### [Aim of the task]
Within the material below, locate the line with "может каждый, однако […]" and the line with "еньшить риски, распределяя капит", then return those two lines and all lines between them, exactly as written.

### [Data for review]
=== Begin Enclosure ===

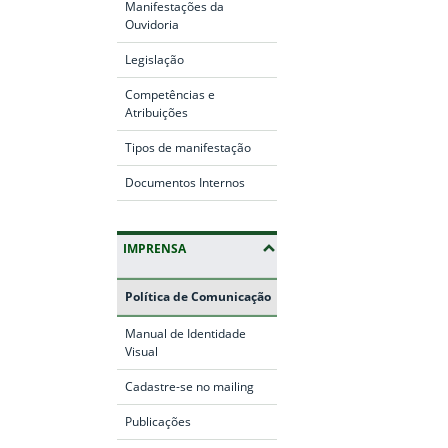
Manifestações da
Ouvidoria
Legislação
Competências e
Atribuições
Tipos de manifestação
Documentos Internos
IMPRENSA
Política de Comunicação
Manual de Identidade
Visual
Cadastre-se no mailing
Publicações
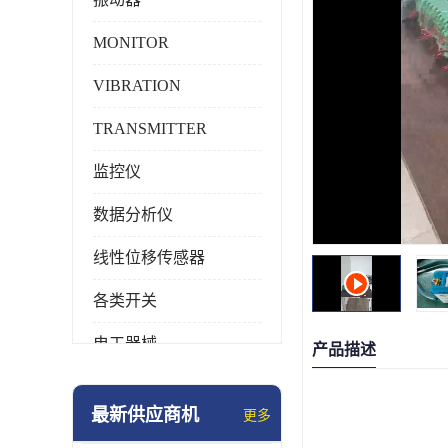
MONITOR
VIBRATION
TRANSMITTER
监控仪
数据分析仪
线性位移传感器
各类开关
电工器械
产品描述
模块化产品
最新供应商机
更多
工业化仪器仪表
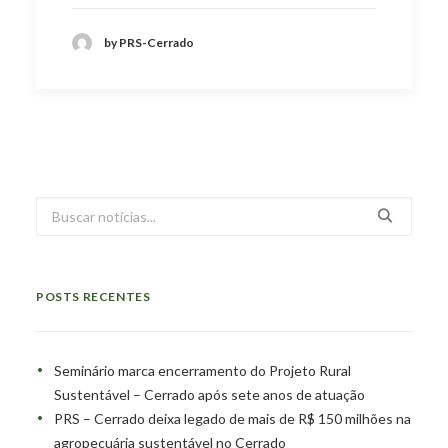
by PRS-Cerrado
POSTS RECENTES
Seminário marca encerramento do Projeto Rural
Sustentável – Cerrado após sete anos de atuação
PRS – Cerrado deixa legado de mais de R$ 150 milhões na
agropecuária sustentável no Cerrado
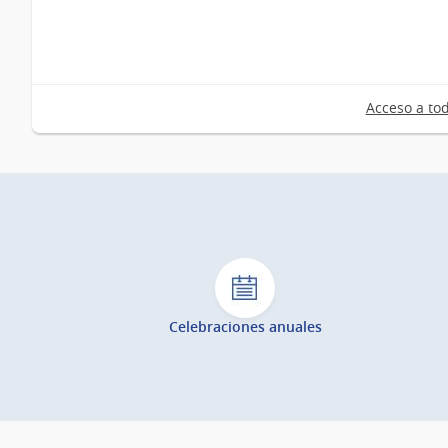
Acceso a tod
Celebraciones anuales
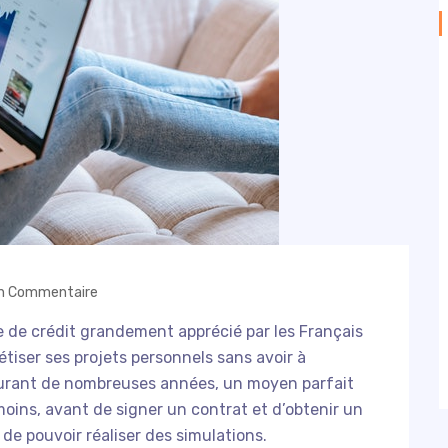
n Commentaire
 de crédit grandement apprécié par les Français
étiser ses projets personnels sans avoir à
durant de nombreuses années, un moyen parfait
ins, avant de signer un contrat et d’
obtenir un
 de pouvoir réaliser des simulations.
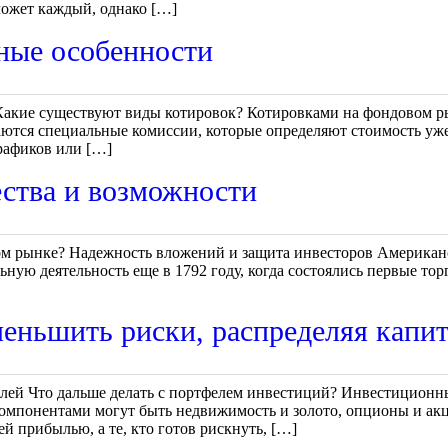
может каждый, однако […]
вные особенности
Какие существуют виды котировок? Котировками на фондовом 
маются специальные комиссии, которые определяют стоимость у
рафиков или […]
тва и возможности
ом рынке? Надежность вложений и защита инвесторов Американ
ую деятельность еще в 1792 году, когда состоялись первые тор
еньшить риски, распределяя капит
лей Что дальше делать с портфелем инвестиций? Инвестиционн
компонентами могут быть недвижимость и золото, опционы и ак
й прибылью, а те, кто готов рискнуть, […]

=== End Enclosure ===

### [Task solution]
может каждый, однако […]
вные особенности
Какие существуют виды котировок? Котировками на фондовом 
маются специальные комиссии, которые определяют стоимость у
рафиков или […]
тва и возможности
ом рынке? Надежность вложений и защита инвесторов Американ
ую деятельность еще в 1792 году, когда состоялись первые тор
еньшить риски, распределяя капит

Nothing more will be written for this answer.